PROBLEM STATEMENT — Your output should be the entries below, from the first line up to and including the line with "Burgfräulein und Ritter an. Auf dem", reproduced exactly and with no other lines.

Saved data entries —
+++
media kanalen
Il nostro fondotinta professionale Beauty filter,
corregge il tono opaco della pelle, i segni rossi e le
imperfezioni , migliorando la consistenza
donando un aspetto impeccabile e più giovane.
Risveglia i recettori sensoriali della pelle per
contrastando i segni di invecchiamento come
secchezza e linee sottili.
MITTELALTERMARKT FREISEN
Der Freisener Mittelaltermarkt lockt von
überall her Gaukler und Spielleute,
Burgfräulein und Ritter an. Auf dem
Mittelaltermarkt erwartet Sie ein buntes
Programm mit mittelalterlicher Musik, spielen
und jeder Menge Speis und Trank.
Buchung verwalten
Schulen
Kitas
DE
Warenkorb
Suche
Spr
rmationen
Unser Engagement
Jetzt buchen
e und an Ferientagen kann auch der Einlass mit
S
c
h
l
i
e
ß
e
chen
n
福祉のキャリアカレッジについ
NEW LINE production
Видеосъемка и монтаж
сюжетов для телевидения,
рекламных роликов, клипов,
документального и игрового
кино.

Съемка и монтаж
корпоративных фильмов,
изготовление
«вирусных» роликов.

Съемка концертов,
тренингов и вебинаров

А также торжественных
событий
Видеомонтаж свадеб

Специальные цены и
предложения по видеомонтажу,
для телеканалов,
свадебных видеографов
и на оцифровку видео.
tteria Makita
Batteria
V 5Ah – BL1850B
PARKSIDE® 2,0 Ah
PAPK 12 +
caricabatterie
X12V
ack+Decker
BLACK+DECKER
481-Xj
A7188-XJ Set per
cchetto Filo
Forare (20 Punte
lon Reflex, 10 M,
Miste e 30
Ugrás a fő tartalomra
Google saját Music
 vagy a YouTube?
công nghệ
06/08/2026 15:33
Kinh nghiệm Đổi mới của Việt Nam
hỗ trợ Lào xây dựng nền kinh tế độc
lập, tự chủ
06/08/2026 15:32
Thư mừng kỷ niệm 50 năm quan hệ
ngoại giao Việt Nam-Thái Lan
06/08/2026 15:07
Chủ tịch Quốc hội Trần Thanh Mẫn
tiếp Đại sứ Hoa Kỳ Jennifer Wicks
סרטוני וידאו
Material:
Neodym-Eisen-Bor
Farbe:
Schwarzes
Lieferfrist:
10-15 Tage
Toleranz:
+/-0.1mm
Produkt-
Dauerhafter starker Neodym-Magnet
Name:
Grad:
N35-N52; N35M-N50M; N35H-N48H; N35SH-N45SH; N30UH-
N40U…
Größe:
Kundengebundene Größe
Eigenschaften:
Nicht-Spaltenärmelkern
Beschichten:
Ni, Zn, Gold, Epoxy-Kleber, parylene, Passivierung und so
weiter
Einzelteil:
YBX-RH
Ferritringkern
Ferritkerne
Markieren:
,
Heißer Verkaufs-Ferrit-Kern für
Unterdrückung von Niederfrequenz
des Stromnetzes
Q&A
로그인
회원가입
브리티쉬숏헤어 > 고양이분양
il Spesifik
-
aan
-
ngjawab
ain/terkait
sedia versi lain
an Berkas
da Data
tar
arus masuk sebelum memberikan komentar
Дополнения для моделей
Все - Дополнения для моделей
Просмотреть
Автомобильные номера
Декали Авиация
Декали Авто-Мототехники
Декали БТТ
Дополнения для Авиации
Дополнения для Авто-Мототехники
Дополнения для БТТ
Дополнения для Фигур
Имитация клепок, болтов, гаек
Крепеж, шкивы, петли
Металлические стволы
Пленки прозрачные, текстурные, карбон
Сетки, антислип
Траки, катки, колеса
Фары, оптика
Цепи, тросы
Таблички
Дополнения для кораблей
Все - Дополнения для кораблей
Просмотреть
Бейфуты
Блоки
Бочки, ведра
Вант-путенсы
+++
WRITTEN ANSWER —
media kanalen
Il nostro fondotinta professionale Beauty filter,
corregge il tono opaco della pelle, i segni rossi e le
imperfezioni , migliorando la consistenza
donando un aspetto impeccabile e più giovane.
Risveglia i recettori sensoriali della pelle per
contrastando i segni di invecchiamento come
secchezza e linee sottili.
MITTELALTERMARKT FREISEN
Der Freisener Mittelaltermarkt lockt von
überall her Gaukler und Spielleute,
Burgfräulein und Ritter an. Auf dem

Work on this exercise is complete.